#### Problem
Copy every line from the data below in which the string "AgentForm" can be found.

#### Extracted entries

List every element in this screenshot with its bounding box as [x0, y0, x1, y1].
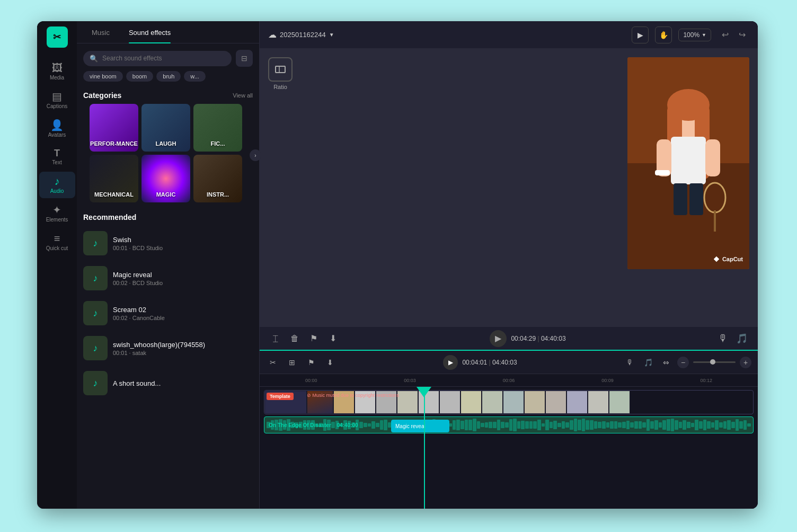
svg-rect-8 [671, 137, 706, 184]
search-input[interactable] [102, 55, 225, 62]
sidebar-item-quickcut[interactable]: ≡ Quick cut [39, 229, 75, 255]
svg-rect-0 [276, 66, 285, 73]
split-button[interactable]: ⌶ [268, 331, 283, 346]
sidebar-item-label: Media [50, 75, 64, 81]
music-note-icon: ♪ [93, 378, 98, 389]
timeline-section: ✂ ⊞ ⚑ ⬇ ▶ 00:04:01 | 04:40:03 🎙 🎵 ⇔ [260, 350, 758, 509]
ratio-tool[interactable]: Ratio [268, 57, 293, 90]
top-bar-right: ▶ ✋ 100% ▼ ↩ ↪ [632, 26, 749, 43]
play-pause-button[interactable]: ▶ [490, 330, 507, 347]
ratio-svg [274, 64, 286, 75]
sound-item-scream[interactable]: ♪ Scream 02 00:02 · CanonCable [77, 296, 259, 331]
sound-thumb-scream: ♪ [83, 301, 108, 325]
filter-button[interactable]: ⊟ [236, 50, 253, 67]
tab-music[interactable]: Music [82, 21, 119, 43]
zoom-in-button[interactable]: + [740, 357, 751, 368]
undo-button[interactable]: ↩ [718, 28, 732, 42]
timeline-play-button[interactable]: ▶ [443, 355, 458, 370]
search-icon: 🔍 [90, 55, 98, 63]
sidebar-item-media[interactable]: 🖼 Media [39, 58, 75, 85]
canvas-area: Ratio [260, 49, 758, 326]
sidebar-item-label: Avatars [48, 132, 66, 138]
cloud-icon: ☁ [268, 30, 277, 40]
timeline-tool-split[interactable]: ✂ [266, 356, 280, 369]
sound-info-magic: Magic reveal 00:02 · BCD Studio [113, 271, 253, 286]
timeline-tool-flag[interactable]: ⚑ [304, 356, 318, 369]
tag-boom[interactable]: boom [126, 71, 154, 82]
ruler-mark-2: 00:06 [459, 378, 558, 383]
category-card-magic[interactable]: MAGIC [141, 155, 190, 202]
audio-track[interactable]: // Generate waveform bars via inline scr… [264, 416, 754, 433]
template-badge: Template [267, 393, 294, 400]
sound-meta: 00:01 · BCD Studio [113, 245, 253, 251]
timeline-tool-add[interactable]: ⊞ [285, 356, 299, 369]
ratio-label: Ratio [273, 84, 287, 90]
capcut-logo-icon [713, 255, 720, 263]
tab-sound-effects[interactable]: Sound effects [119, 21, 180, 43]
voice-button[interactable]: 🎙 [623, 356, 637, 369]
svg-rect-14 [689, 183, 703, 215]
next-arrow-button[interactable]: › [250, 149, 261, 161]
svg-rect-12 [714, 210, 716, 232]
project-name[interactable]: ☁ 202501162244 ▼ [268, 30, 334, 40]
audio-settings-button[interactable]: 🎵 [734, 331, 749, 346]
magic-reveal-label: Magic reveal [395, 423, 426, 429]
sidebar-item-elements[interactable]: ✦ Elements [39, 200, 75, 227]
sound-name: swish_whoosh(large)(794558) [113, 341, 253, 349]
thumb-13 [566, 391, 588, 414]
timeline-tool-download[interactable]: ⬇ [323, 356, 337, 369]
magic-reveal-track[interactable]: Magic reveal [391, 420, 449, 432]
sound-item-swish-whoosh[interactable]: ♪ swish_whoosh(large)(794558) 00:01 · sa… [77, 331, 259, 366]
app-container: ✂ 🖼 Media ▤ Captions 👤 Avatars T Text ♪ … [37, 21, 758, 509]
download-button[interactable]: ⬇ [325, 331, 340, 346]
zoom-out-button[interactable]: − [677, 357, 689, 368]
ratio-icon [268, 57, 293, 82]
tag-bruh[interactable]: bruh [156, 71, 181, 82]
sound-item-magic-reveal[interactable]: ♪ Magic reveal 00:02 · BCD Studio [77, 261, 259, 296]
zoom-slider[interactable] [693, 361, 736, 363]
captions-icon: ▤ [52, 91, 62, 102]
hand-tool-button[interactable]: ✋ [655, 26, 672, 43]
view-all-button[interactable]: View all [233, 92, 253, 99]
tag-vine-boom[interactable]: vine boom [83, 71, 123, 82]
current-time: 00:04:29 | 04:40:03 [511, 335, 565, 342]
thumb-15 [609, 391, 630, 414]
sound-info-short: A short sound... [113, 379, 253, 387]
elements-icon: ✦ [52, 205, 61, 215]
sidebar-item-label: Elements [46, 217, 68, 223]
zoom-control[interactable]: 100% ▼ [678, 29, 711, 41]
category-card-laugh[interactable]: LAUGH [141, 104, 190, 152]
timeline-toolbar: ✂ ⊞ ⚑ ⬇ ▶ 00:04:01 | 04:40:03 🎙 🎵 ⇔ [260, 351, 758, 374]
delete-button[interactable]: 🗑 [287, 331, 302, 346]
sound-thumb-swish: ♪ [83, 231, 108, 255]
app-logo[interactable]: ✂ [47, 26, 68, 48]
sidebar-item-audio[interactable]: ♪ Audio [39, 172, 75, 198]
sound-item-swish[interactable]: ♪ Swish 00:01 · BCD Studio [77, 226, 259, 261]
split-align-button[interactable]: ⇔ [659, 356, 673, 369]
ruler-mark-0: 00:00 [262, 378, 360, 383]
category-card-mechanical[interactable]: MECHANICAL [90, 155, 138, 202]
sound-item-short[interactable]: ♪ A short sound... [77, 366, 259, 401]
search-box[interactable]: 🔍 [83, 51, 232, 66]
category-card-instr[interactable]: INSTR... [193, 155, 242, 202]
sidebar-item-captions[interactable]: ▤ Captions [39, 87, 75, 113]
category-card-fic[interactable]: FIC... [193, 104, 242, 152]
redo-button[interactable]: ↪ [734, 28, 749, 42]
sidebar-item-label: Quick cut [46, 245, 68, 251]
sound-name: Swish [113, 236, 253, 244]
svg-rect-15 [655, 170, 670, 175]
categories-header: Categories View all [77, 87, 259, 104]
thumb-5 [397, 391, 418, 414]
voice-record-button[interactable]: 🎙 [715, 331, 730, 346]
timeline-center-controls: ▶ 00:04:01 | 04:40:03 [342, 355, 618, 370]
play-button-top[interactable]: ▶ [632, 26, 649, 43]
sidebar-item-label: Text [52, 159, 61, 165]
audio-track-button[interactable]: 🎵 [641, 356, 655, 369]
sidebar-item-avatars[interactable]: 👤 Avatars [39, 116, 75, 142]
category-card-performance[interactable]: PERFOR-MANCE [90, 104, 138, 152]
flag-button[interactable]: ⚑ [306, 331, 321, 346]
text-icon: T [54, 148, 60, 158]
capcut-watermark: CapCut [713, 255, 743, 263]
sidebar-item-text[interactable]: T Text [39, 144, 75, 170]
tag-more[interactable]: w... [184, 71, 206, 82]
==
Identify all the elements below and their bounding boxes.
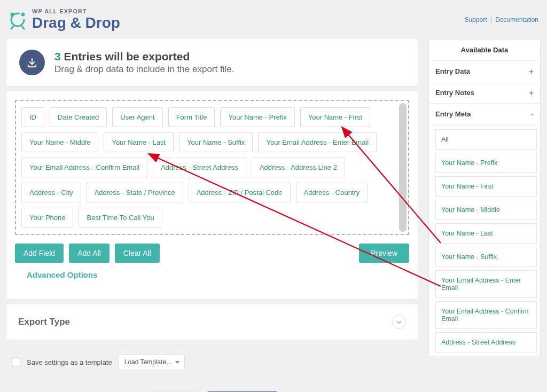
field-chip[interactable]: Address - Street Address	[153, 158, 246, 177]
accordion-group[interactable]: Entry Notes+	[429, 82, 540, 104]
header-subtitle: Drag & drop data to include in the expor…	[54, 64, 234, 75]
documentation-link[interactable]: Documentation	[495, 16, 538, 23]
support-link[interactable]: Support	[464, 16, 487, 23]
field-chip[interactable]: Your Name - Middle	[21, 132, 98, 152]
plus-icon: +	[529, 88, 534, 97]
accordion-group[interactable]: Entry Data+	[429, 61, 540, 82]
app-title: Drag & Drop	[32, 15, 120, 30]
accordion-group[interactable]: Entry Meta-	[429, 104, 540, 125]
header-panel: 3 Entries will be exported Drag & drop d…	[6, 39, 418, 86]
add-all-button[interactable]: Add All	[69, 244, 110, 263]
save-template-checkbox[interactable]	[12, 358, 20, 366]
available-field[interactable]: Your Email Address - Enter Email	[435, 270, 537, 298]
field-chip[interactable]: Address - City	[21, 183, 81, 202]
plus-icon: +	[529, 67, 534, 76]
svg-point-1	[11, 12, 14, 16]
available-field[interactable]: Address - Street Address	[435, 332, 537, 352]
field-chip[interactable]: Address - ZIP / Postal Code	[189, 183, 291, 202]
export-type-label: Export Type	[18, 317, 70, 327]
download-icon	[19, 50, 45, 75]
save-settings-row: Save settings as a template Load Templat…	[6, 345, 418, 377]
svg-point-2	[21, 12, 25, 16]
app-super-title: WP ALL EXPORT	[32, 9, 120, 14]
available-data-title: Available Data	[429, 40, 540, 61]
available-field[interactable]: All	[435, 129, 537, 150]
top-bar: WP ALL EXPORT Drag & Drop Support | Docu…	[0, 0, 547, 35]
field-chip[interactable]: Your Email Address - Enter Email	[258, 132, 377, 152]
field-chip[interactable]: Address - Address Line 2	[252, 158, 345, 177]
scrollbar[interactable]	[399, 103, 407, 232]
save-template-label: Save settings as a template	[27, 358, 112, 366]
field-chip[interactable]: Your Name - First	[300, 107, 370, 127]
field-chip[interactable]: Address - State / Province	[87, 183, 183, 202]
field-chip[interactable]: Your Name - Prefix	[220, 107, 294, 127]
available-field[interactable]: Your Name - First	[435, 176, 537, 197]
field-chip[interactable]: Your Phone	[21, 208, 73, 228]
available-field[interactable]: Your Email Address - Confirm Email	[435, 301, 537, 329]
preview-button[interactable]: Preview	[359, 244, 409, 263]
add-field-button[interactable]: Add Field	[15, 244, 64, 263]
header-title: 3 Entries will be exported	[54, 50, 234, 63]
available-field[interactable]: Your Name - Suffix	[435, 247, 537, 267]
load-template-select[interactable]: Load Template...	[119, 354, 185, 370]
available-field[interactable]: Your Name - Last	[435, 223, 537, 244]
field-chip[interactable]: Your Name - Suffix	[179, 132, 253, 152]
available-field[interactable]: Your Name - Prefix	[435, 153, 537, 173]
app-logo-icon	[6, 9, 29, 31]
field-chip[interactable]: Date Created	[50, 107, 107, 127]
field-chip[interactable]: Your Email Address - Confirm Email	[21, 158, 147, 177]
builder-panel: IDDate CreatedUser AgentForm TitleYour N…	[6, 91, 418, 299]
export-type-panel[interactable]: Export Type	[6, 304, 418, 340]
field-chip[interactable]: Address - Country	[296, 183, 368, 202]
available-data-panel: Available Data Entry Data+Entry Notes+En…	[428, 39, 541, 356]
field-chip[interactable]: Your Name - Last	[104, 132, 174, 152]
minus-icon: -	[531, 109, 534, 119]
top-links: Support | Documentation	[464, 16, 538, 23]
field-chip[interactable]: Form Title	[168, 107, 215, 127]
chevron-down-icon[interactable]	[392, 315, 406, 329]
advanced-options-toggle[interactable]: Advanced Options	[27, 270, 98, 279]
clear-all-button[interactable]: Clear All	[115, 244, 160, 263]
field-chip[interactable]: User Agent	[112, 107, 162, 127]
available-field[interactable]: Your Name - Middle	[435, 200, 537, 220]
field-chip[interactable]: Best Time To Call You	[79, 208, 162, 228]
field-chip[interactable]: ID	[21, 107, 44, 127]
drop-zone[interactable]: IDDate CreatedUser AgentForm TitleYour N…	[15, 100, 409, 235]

#### Written reply
builder-panel: IDDate CreatedUser AgentForm TitleYour N…	[6, 91, 418, 299]
drop-zone[interactable]: IDDate CreatedUser AgentForm TitleYour N…	[15, 100, 409, 235]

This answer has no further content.